Ia mengatakan, sebelum kebijakan larangan eskpor itu petani sawit berkutat dengan rentetan masalah yang terbilang pelik. "Seperti klaim sawit masuk dalam kawasan hutan, yang berimbas pada susahnya petani melakukan peremajaan sawit. Belum lagi harga pupuk yang naik gila-gilaan," ujarnya.
SAMADE sendiri telah mengirimkan surat terbuka atas persoalan kebijakan larangan ekspor tersebut pada Presiden Jokowi, Senin(16/5).
Sementara itu ketua DPRD Riau Yulisman menyambut baik kebijakan Presiden Jokowi, yang mencabut regulasi larangan ekspor CPO pada Senin mendatang (23/5).
Yulisman menilai pencabutan larangan tersebut, bakal memberikan angin segar bagi masyarakat Riau yang menggantungkan nasib di sektor sawit.
"Sektor sawit merupakan bagian yang berpengaruh terhadap kesejahteraan perekonomian warga Riau. Bila hal tersebut terganggu tentunya dampaknya sangat besar bagi warga Riau. Semoga dengan dibukanya ini masyarakat khusunya petani sawit bisa kembali sejahtera,"tegasnya.

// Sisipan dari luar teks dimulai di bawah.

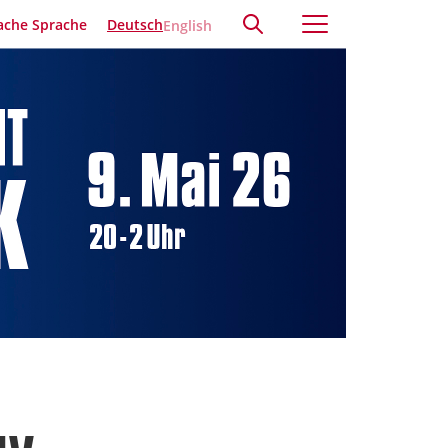
ache Sprache
Deutsch
English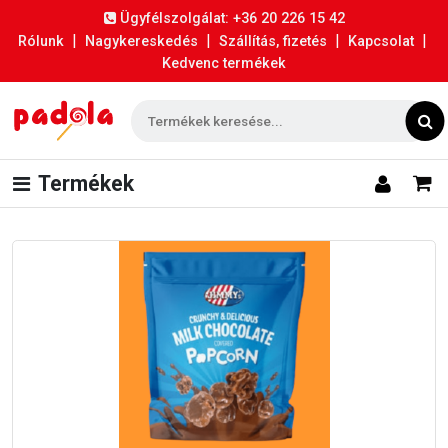
Ügyfélszolgálat: +36 20 226 15 42
|
|
|
|
Rólunk
Nagykereskedés
Szállítás, fizetés
Kapcsolat
Kedvenc termékek
Termékek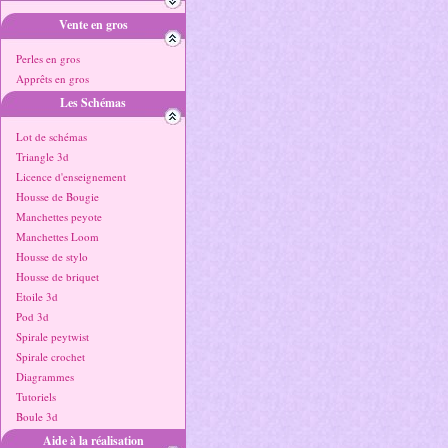
Vente en gros
Perles en gros
Apprêts en gros
Les Schémas
Lot de schémas
Triangle 3d
Licence d'enseignement
Housse de Bougie
Manchettes peyote
Manchettes Loom
Housse de stylo
Housse de briquet
Etoile 3d
Pod 3d
Spirale peytwist
Spirale crochet
Diagrammes
Tutoriels
Boule 3d
Aide à la réalisation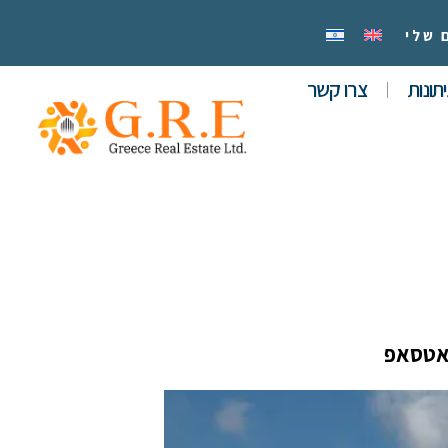
 שלי
תונות
צרו קשר
אטסאפ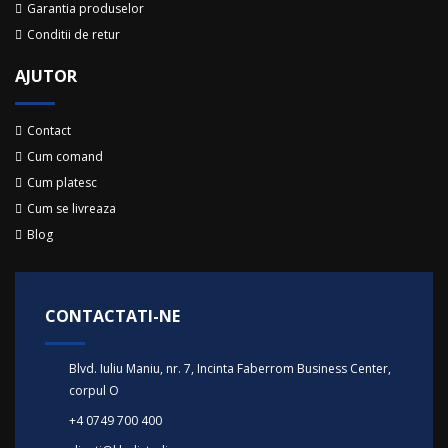
Garantia produselor
Conditii de retur
AJUTOR
Contact
Cum comand
Cum platesc
Cum se livreaza
Blog
CONTACTATI-NE
Blvd. Iuliu Maniu, nr. 7, Incinta Faberrom Business Center,
corpul O
+4 0749 700 400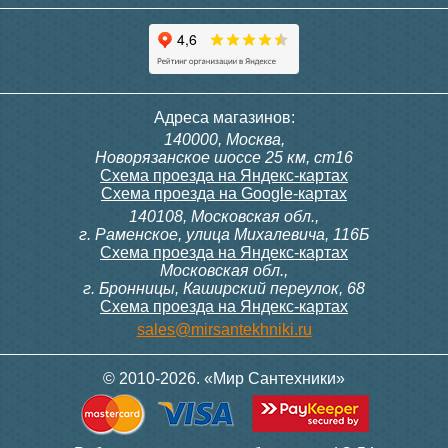
Адреса магазинов:
140000, Москва,
Новорязанское шоссе 25 км, ст16
Схема проезда на Яндекс-картах
Схема проезда на Google-картах
140108, Московская обл.,
г. Раменское, улица Михалевича, 116Б
Схема проезда на Яндекс-картах
Московская обл.,
г. Бронницы, Каширский переулок, 68
Схема проезда на Яндекс-картах
sales@mirsantekhniki.ru
© 2010-2026. «Мир Сантехники»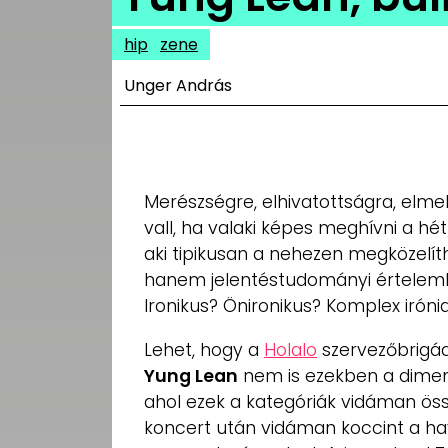
UTCA
hip
zene
ZENE
Unger András
MÉDIAAJÁNLAT
IMPRESSZUM
PR-ARCHÍVUM
ADATKEZELÉSI
TÁJÉKOZTATÓ
Merészségre, elhivatottságra, elme
vall, ha valaki képes meghívni a hé
aki tipikusan a nehezen megközelíth
hanem jelentéstudományi értelembe
Ironikus? Önironikus? Komplex iróni
Lehet, hogy a
Holalo
szervezőbrigád
Yung Lean
nem is ezekben a dimen
ahol ezek a kategóriák vidáman ö
koncert után vidáman koccint a have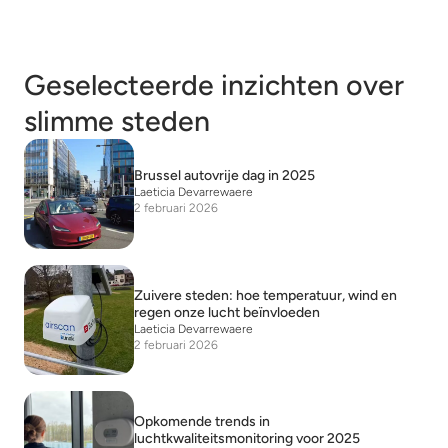
Geselecteerde inzichten over
slimme steden
Brussel autovrije dag in 2025
Laeticia Devarrewaere
2 februari 2026
Zuivere steden: hoe temperatuur, wind en
regen onze lucht beïnvloeden
Laeticia Devarrewaere
2 februari 2026
Opkomende trends in
luchtkwaliteitsmonitoring voor 2025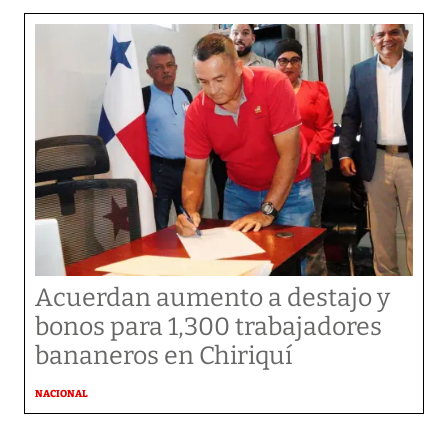
Acuerdan aumento a destajo y
bonos para 1,300 trabajadores
bananeros en Chiriquí
NACIONAL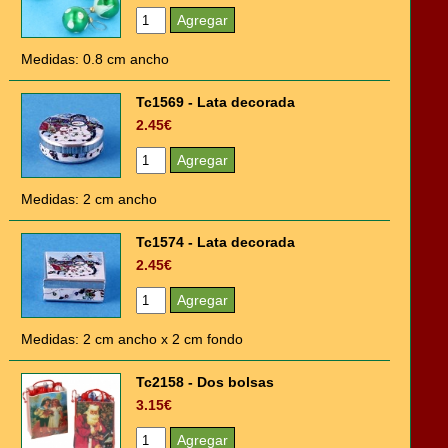
Medidas: 0.8 cm ancho
Tc1569 - Lata decorada
2.45€
Medidas: 2 cm ancho
Tc1574 - Lata decorada
2.45€
Medidas: 2 cm ancho x 2 cm fondo
Tc2158 - Dos bolsas
3.15€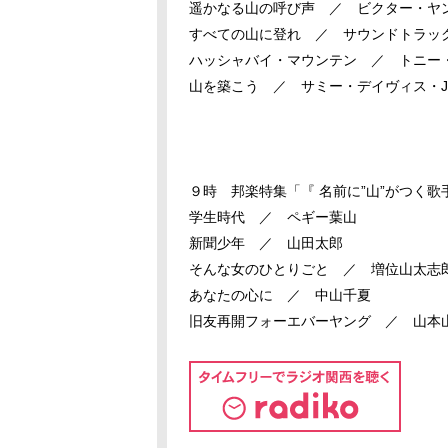
遥かなる山の呼び声 ／ ビクター・ヤ
すべての山に登れ ／ サウンドトラッ
ハッシャバイ・マウンテン ／ トニー
山を築こう ／ サミー・デイヴィス・Jr
９時 邦楽特集「『 名前に”山”がつく歌
学生時代 ／ ペギー葉山
新聞少年 ／ 山田太郎
そんな女のひとりごと ／ 増位山太志
あなたの心に ／ 中山千夏
旧友再開フォーエバーヤング ／ 山本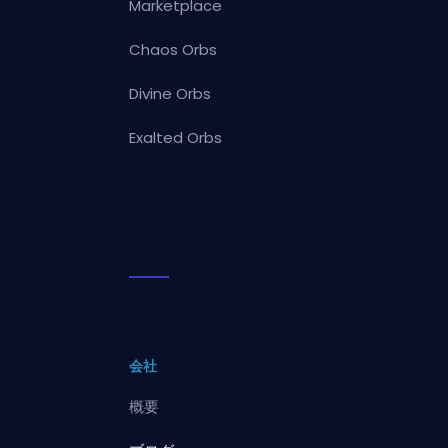
Marketplace
Chaos Orbs
Divine Orbs
Exalted Orbs
会社
概要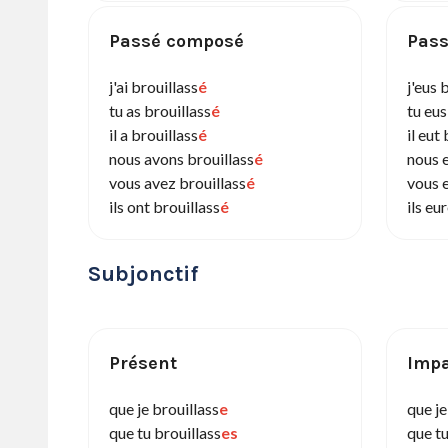
Passé composé
Pass
j'ai brouillass
é
j'eus 
tu as brouillass
é
tu eus
il a brouillass
é
il eut
nous avons brouillass
é
nous 
vous avez brouillass
é
vous e
ils ont brouillass
é
ils eu
Subjonctif
Présent
Impa
que je brouillass
e
que je
que tu brouillass
es
que tu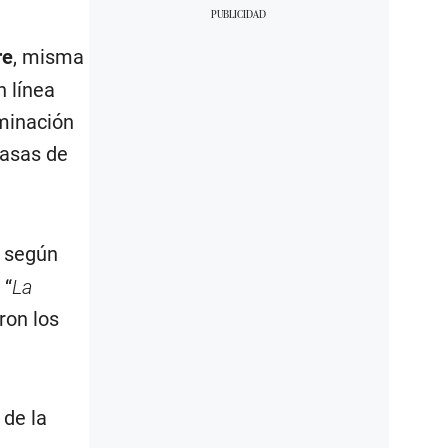
re
, misma
n línea
rminación
tasas de
s según
 “
La
ron los
 de la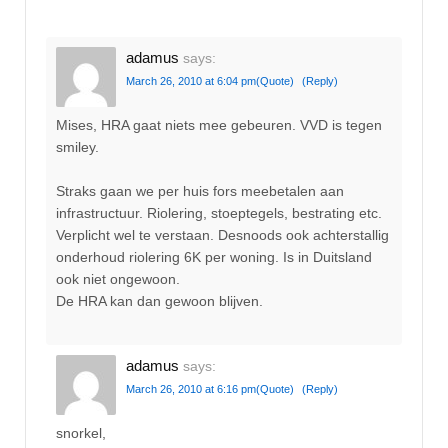
adamus
says:
March 26, 2010 at 6:04 pm
(Quote)
(Reply)
Mises, HRA gaat niets mee gebeuren. VVD is tegen
smiley.
Straks gaan we per huis fors meebetalen aan
infrastructuur. Riolering, stoeptegels, bestrating etc.
Verplicht wel te verstaan. Desnoods ook achterstallig
onderhoud riolering 6K per woning. Is in Duitsland
ook niet ongewoon.
De HRA kan dan gewoon blijven.
adamus
says:
March 26, 2010 at 6:16 pm
(Quote)
(Reply)
snorkel,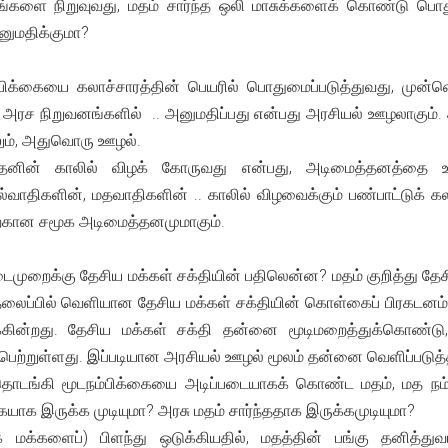
களை நிறுவுவது, மதம் சார்ந்த ஒலி மாசுக்களைக் கொண்டு பொதுவ
னுமதிக்குமா?
்பிக்கையை கலாச்சாரத்தின் பெயரில் பொதுமைப்படுத்துவது, முன்னெட
ரச நிறுவனங்களில் .. அனுமதிப்பது என்பது அரசியல் ஊழலாகும். அ
லும், அதுவொரு ஊழல்.
ன் காலில் விழக் கோருவது என்பது, அடிமைத்தனத்தை ஊட்டி
ல்வாதிகளின், மதவாதிகளின் .. காலில் விழவைக்கும் பண்பாட்டுக்
ற்கான சமூக அடிமைத்தனமுமாகும்.
நடைமுறைக்கு தேசிய மக்கள் சக்தியின் பதிலென்ன? மதம் குறித்து
ைப்பில் வெளியான தேசிய மக்கள் சக்தியின் கொள்கைப் பிரகடனம்
ின்றது. தேசிய மக்கள் சக்தி தன்னை மூடிமறைத்துக்கொண்டு
ெற்றுள்ளது. இப்படியான அரசியல் ஊழல் மூலம் தன்னை வெளிப்படுத்த
தொடங்கி மூடநம்பிக்கையை அடிப்படையாகக் கொண்ட மதம், மத 
ாக இருக்க முடியுமா? அரசு மதம் சார்ந்ததாக இருக்கமுடியுமா?
க்களைப்) பிளந்து ஒடுக்கியதில், மதத்தின் பங்கு தனித்து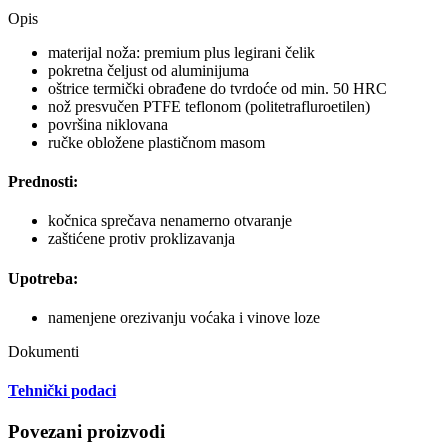
Opis
materijal noža: premium plus legirani čelik
pokretna čeljust od aluminijuma
oštrice termički obrađene do tvrdoće od min. 50 HRC
nož presvučen PTFE teflonom (politetrafluroetilen)
površina niklovana
ručke obložene plastičnom masom
Prednosti:
kočnica sprečava nenamerno otvaranje
zaštićene protiv proklizavanja
Upotreba:
namenjene orezivanju voćaka i vinove loze
Dokumenti
Tehnički podaci
Povezani proizvodi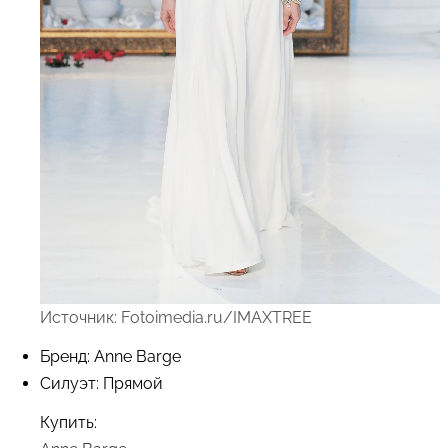
Источник: Fotoimedia.ru/IMAXTREE
Бренд: Anne Barge
Силуэт: Прямой
Купить: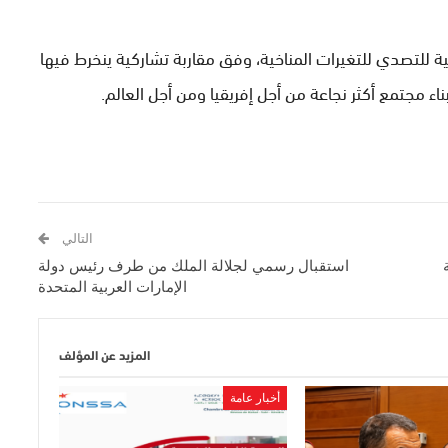
ة للتصدي للتغيرات المناخية، وفق مقاربة تشاركية ينخرط فيها
ء مجتمع أكثر نجاعة من أجل إفريقيا ومن أجل العالم.
التالي
استقبال رسمي لجلالة الملك من طرف رئيس دولة
الإمارات العربية المتحدة
المزيد عن المؤلف
أخبار عامة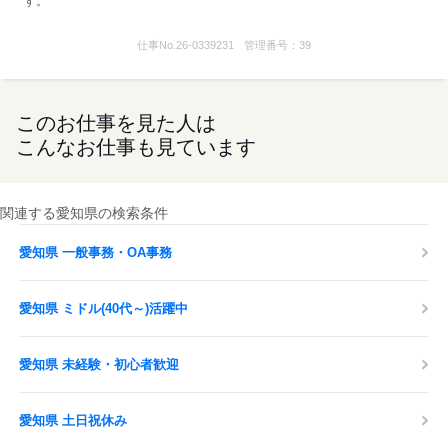
す。
仕事No.
26-0339231
管理番号：
39
このお仕事を見た人は
こんなお仕事も見ています
関連する愛知県の検索条件
愛知県 一般事務・OA事務
愛知県 ミドル(40代～)活躍中
愛知県 未経験・初心者歓迎
愛知県 土日祝休み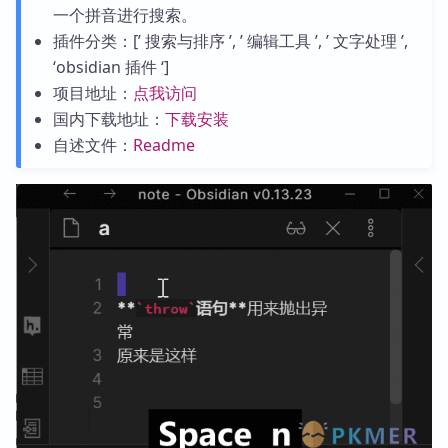
一个拼音进行搜索。
插件分类：[’ 搜索与排序 ’, ’ 编辑工具 ’, ’ 文字处理 ’,
‘obsidian 插件 ‘]
项目地址：
点我访问
国内下载地址：
下载安装
自述文件：
Readme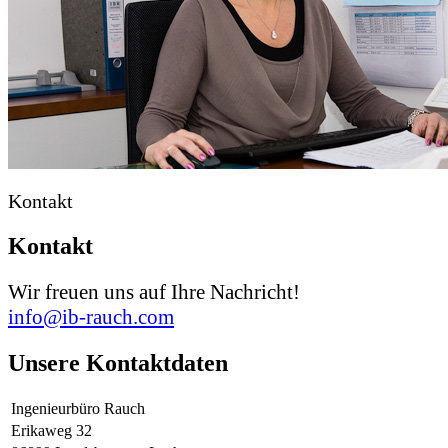
Kontakt
Kontakt
Wir freuen uns auf Ihre Nachricht!
info@ib-rauch.com
Unsere Kontaktdaten
Ingenieurbüro Rauch
Erikaweg 32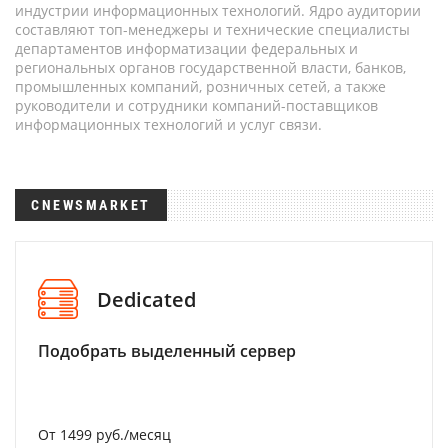
индустрии информационных технологий. Ядро аудитории
составляют топ-менеджеры и технические специалисты
департаментов информатизации федеральных и
региональных органов государственной власти, банков,
промышленных компаний, розничных сетей, а также
руководители и сотрудники компаний-поставщиков
информационных технологий и услуг связи.
CNEWSMARKET
Dedicated
Подобрать выделенный сервер
От 1499 руб./месяц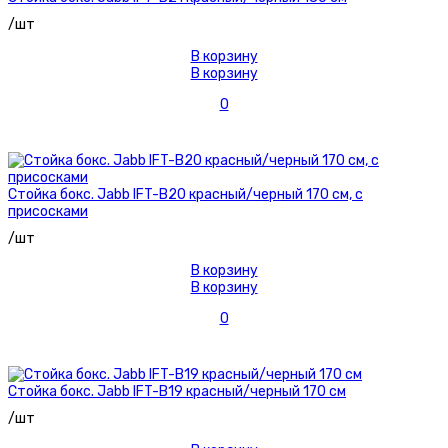
/шт
В корзину
В корзину
0
Стойка бокс. Jabb IFT-B20 красный/черный 170 см, с
присосками
/шт
В корзину
В корзину
0
Стойка бокс. Jabb IFT-B19 красный/черный 170 см
/шт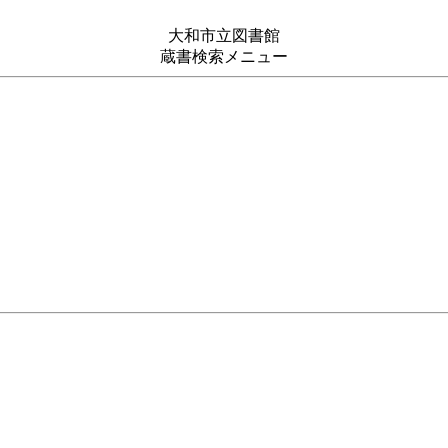
大和市立図書館
蔵書検索メニュー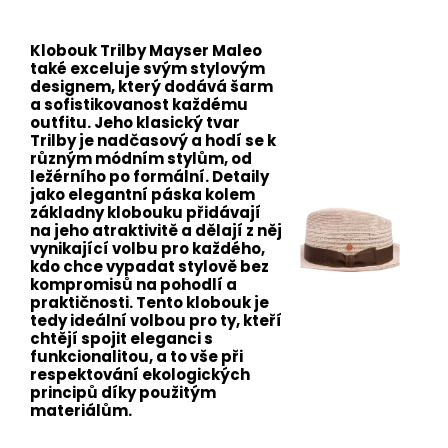
Klobouk Trilby Mayser Maleo
také exceluje svým stylovým
designem, který dodává šarm
a sofistikovanost každému
outfitu. Jeho klasický tvar
Trilby je nadčasový a hodí se k
různým módním stylům, od
ležérního po formální. Detaily
jako elegantní páska kolem
základny klobouku přidávají
na jeho atraktivitě a dělají z něj
vynikající volbu pro každého,
kdo chce vypadat stylově bez
kompromisů na pohodlí a
praktičnosti. Tento klobouk je
tedy ideální volbou pro ty, kteří
chtějí spojit eleganci s
funkcionalitou, a to vše při
respektování ekologických
principů díky použitým
materiálům.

Adapun Provinsi Riau merupakan daerah dengan perkebunan sawit terluas di Indonesia, yakni mencapai 2,89 juta hektare. Sebagai gambaran, menurut data Kementrian Pertanian luas areal perkebunan sawit di Indonesia pada 2021 mencapai 15 juta hektare.
Sementara itu menurut laporan Badan Pusat Statistik (BPS) menunjukkan, produksi kelapa sawit di Indonesia mencapai 49,12 juta ton pada 2020. Dari jumlah tesebut produksi sentra kelapa sawit di Riau mencapai 9,78 juta ton pada 2020. Sedangkan jumlah petani sawit di Bumi Lancang Kuning mencapai 500 ribu keluarga.